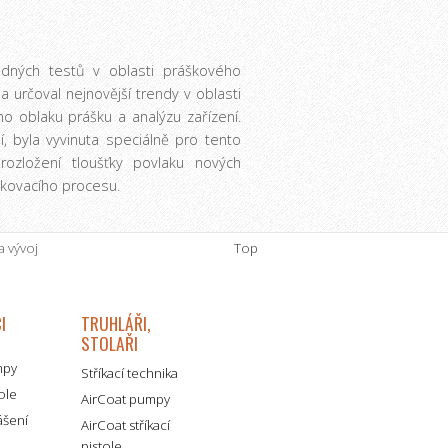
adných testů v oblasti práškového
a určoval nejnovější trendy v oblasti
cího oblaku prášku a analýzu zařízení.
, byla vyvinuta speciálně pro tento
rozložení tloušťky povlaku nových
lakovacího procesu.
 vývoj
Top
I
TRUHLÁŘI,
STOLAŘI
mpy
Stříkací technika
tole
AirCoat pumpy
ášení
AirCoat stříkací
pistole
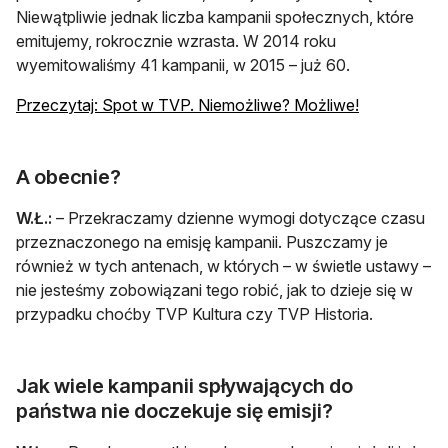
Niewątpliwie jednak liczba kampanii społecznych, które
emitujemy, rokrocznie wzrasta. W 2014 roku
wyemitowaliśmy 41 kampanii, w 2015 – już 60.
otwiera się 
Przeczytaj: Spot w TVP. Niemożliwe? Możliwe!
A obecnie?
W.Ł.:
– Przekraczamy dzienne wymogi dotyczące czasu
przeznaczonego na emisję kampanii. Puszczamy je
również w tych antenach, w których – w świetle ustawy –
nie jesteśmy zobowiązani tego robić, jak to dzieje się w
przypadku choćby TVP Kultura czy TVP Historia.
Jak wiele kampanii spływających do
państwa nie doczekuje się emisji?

····················

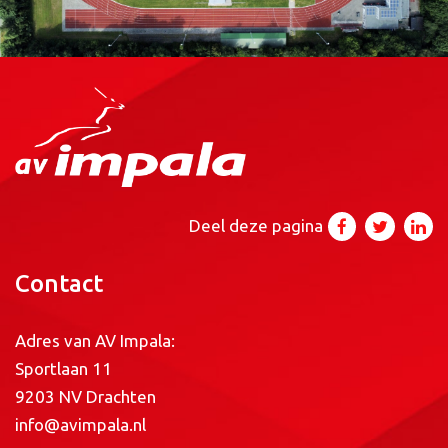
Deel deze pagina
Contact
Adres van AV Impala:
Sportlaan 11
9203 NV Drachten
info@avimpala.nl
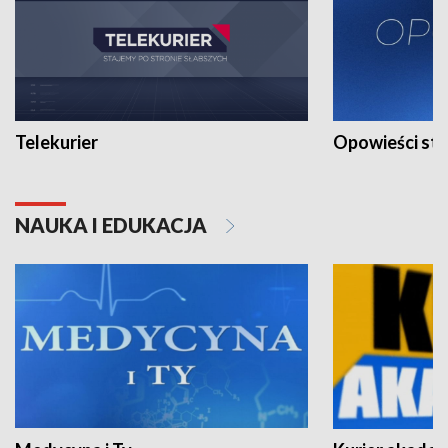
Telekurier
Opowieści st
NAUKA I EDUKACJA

····················

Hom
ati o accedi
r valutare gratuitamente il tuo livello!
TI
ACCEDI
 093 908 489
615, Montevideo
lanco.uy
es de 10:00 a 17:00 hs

····················

WHAT YOU HAVE TO DO => Starting with the line that contains "adných testů v oblasti práškového" and finishing with the line that contains "państwa nie doczekuje się emisji?", reproduce every line of the material above exactly, but not the pictures.

RESPONSE BOX =>
adných testů v oblasti práškového
a určoval nejnovější trendy v oblasti
cího oblaku prášku a analýzu zařízení.
, byla vyvinuta speciálně pro tento
rozložení tloušťky povlaku nových
lakovacího procesu.
 vývoj
Top
I
TRUHLÁŘI,
STOLAŘI
mpy
Stříkací technika
tole
AirCoat pumpy
ášení
AirCoat stříkací
pistole
Niewątpliwie jednak liczba kampanii społecznych, które
emitujemy, rokrocznie wzrasta. W 2014 roku
wyemitowaliśmy 41 kampanii, w 2015 – już 60.
otwiera się 
Przeczytaj: Spot w TVP. Niemożliwe? Możliwe!
A obecnie?
W.Ł.:
– Przekraczamy dzienne wymogi dotyczące czasu
przeznaczonego na emisję kampanii. Puszczamy je
również w tych antenach, w których – w świetle ustawy –
nie jesteśmy zobowiązani tego robić, jak to dzieje się w
przypadku choćby TVP Kultura czy TVP Historia.
Jak wiele kampanii spływających do
państwa nie doczekuje się emisji?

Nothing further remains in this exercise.